Model 1: Adjusted for age.
Model 2: Model 1 plus body mass index, baseline systolic blood pressure, smoking status, history of type 2 diabetes, total cholesterol, high‐density lipoprotein cholesterol, alcohol consumption, history of coronary heart disease and CRP.
In sensitivity analyses, results were consistent in: (a) analyses limited to participants with at least 10 years of follow‐up (Table S2) and (b) analyses excluding men with a history of CHD (data not shown).
4. DISCUSSION
In this Finnish population‐based prospective study comprised of middle‐aged Caucasian men with good cognitive function at baseline, there were no associations between physical activity and risk of developing dementia or AD over a follow‐up of 24.9 years. Results were robust in analyses restricted to participants with at least 10 years of follow‐up and analysis excluding participants with prior CHD. The overall incidence rate of dementia was 3.98/1000 person‐years, which is in line with the latest estimates reported by the World Health Organization. 26
Prior individual studies and aggregate reviews have reported divergent findings on the associations between physical activity and dementia risk.
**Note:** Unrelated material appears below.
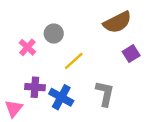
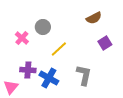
brown semicircle: (117, 22) -> (94, 18), size x0.7

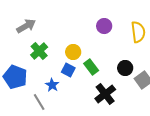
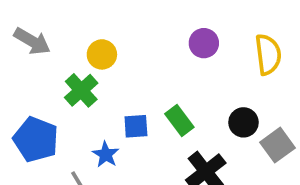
gray arrow: (26, 26) -> (32, 41), moved, turned 60
yellow circle: (73, 52) -> (102, 54), moved
blue square: (68, 70) -> (136, 126), turned -32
In consistence with our study, several prior studies reported null associations. The Honolulu‐Asia Aging Study involving 3468 middle‐aged Japanese American men found no association between physical activity and AD diagnosed 25 years following cohort entry. 27 The Whitehall II cohort study found no association of physical activity with 27‐year dementia risk. 15 As the largest published study so far, Kivimäki and colleagues showed that physical inactivity was not associated with all‐cause dementia or AD in an individual participant data (IPD) meta‐analysis of 19 prospective studies with approximately 400 000 participants in total. 12 In contrast to these and our findings, there are also several other studies that reported inverse associations between physical activity and the risk of dementia. 13 , 14 , 28 , 29 , 30 , 31 , 32 For example, in a cohort of 4406 persons aged 61‐97 years with a follow‐up period of up to 14 years, higher physical activity was associated with a lower risk of dementia, but only in the initial 4 years of follow‐up. 31 In a study in 3547 participants aged ≥55 years followed up for 2.6 years, dementia risk was higher in participants with moderate or poor levels of physical activity. 30 In 15 589 community‐living Chinese aged ≥65 years without baseline dementia, participation in leisure physical activities was associated with decreased risk of dementia over an average follow‐up of 6 years. 32
Given the well‐established link between physical activity and several chronic disease outcomes and the notion that dementia and some of these outcomes such as CVD, diabetes and cancer share common risk factors, the current findings may seem unexpected. Even though pathways such as inflammation and oxidative stress are implicated in the pathogenesis of these outcomes as well as dementia, 33 , 34 null associations in epidemiological studies point towards important differences in how physical activity affects the pathogenesis of these different diseases.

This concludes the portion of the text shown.